Казус. Индивидуальное и уникальное в истории. Антология — страница 4 из 95

Статьи, которые здесь переиздаются, как и выработка самого подхода, обретшего в итоге название «казусного»44, создавались Ю. Л. в ситуации эмоционально двойственной. С одной стороны, это был период его творческого подъема и вдохновения, попросту счастья от найденного нового — в контексте тогдашней отечественной историографии — ракурса взгляда на прошлое. Этот радостный подъем был, конечно, важной частью общего ощущения свободы — свободы мысли, слова, общения, наступившей после падения советского строя, частью всего того, что теперь стало принято называть «надеждами 90-х». С другой стороны, предлагавшийся подход вызывал скепсис, а то и резкое неприятие большой части коллег-сверстников. На Ученом совете Института всеобщей истории, где утверждали к печати первый выпуск альманаха (к печати должны были утверждаться все издания, выходившие под институтским грифом), не только планировавшаяся книжка, но и само обращение к «уникальному и индивидуальному в истории» подверглись резкой критике. Особенно горьким было то, что критиками выступали не (только) те люди, от которых «три мушкетера» новой исторической науки в Советском Союзе — А. Я. Гуревич, Л. М. Баткин и Ю. Л. Бессмертный — привыкли ждать идеологических заграждений45, но и один из них самих, А. Я. Гуревич, причем он был особенно категоричен. Подходы, введенные Гуревичем за 20–25 лет до того в отечественное историографическое пространство в остром противостоянии официальному советскому марксизму, а именно историю ментальностей (со временем переосмысленную как историческая антропология, или антропологически ориентированная история), Ю. Л. и сам долгое время разделял и всячески пропагандировал; соратников связывала, как долгое время казалось, и тесная личная дружба. Л. М. Баткин на том Ученом совете промолчал, о чем впоследствии упоминал с сожалением в частных беседах, отмечая, что Гуревич был решительно не прав.

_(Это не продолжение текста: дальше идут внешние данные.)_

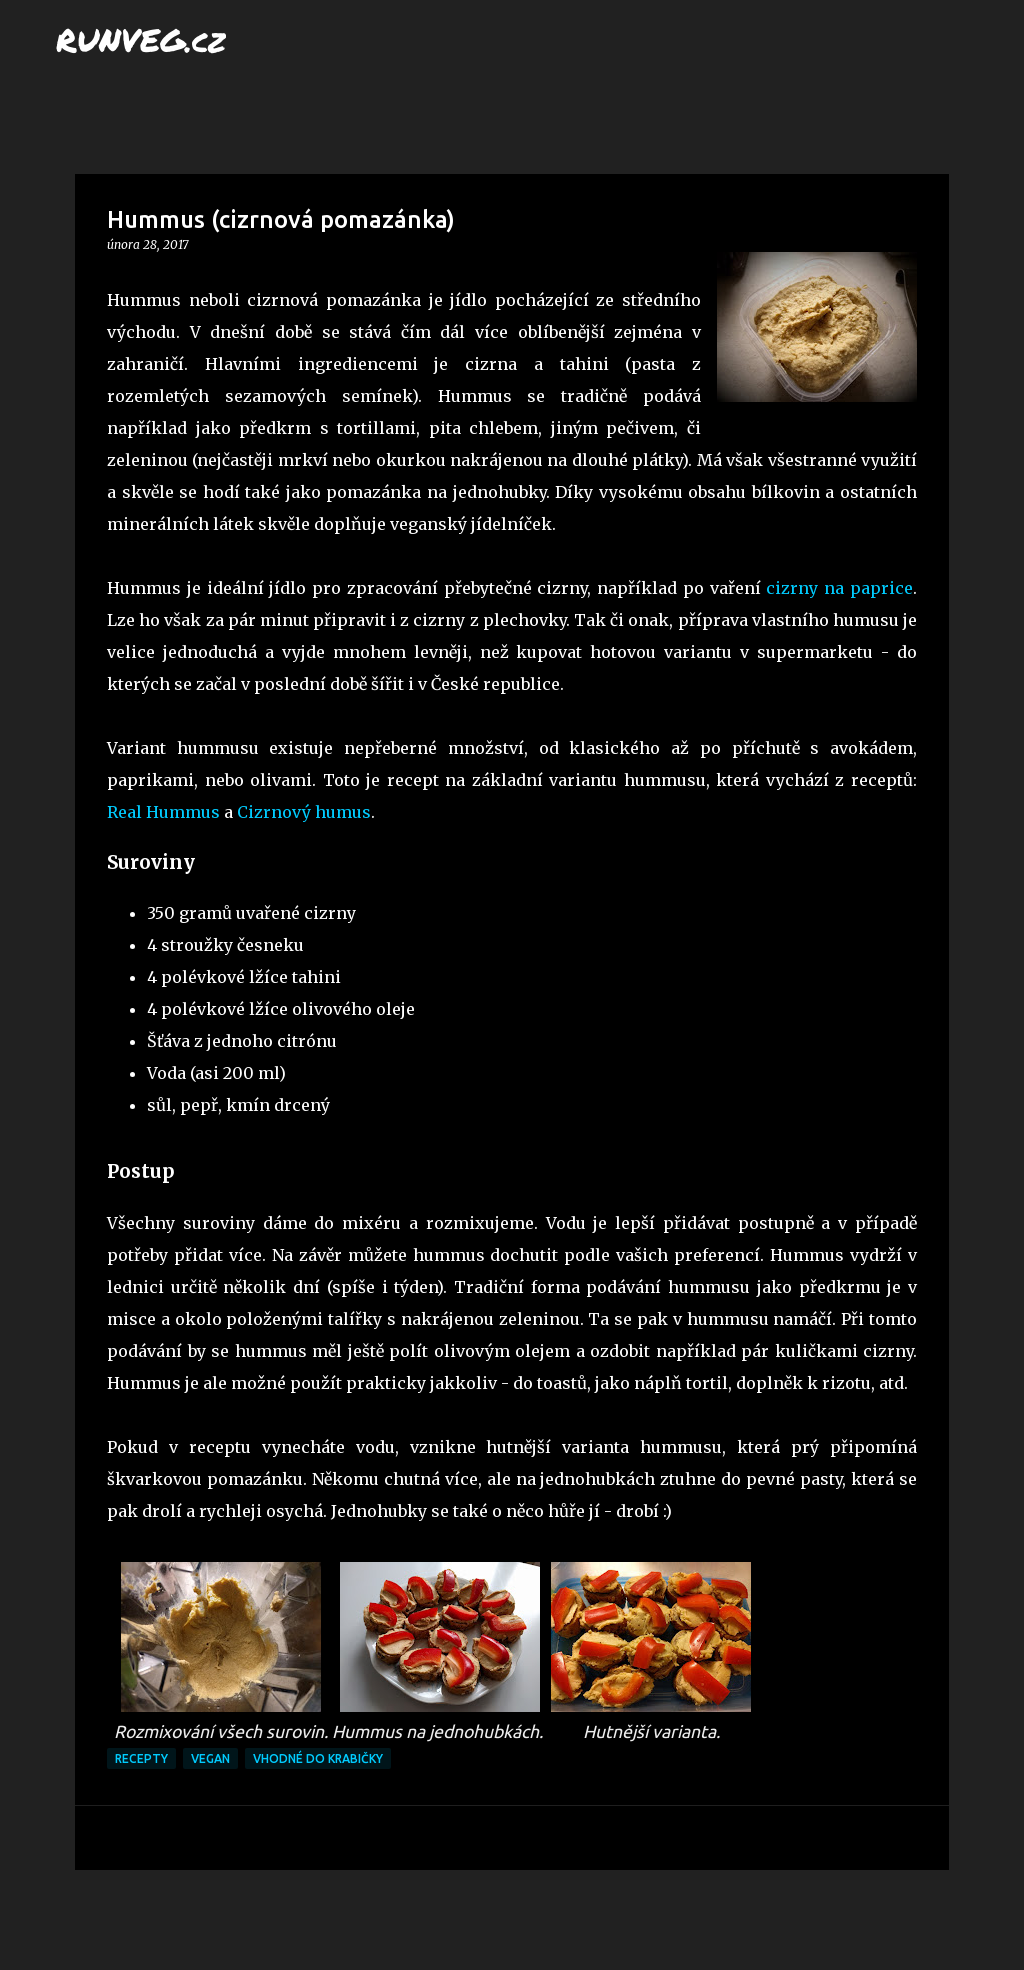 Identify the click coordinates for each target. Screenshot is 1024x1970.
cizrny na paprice (839, 588)
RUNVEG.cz (141, 39)
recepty (141, 1758)
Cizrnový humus (304, 812)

Я упоминаю об этом конфликте, начавшемся за несколько лет до рождения «Казуса» и для Ю. Л. крайне болезненном, вовсе не для того, чтобы предложить здесь нарратив героического противостояния автора «казусной идеи» новой ортодоксии. Речь идет о том, с какими именно позициями и в какой эмоциональной обстановке ему приходилось спорить, а тем самым и разрабатывать детали и расставлять акценты. Отвержение бывшего друга требовало ответа; поддержка второго радовала, но шла как-то «по касательной». Мнения обоих этих ученых, как и других историков, принадлежавших неофициальной культуре в СССР, вместе с которыми Ю. Л. прошел большую часть научной жизни, оставались для него весьма значимыми — рядом с новыми его собеседниками, тогдашним молодым поколением отечественных историков, медиевистов в частности, немалое число которых привлек предлагавшийся подход46. Отечественную русскоязычную аудиторию он видел основным своим адресатом, несмотря на «взрыв» в 1990-е гг. контактов с коллегами за рубежом, особенно во Франции, Германии, США47.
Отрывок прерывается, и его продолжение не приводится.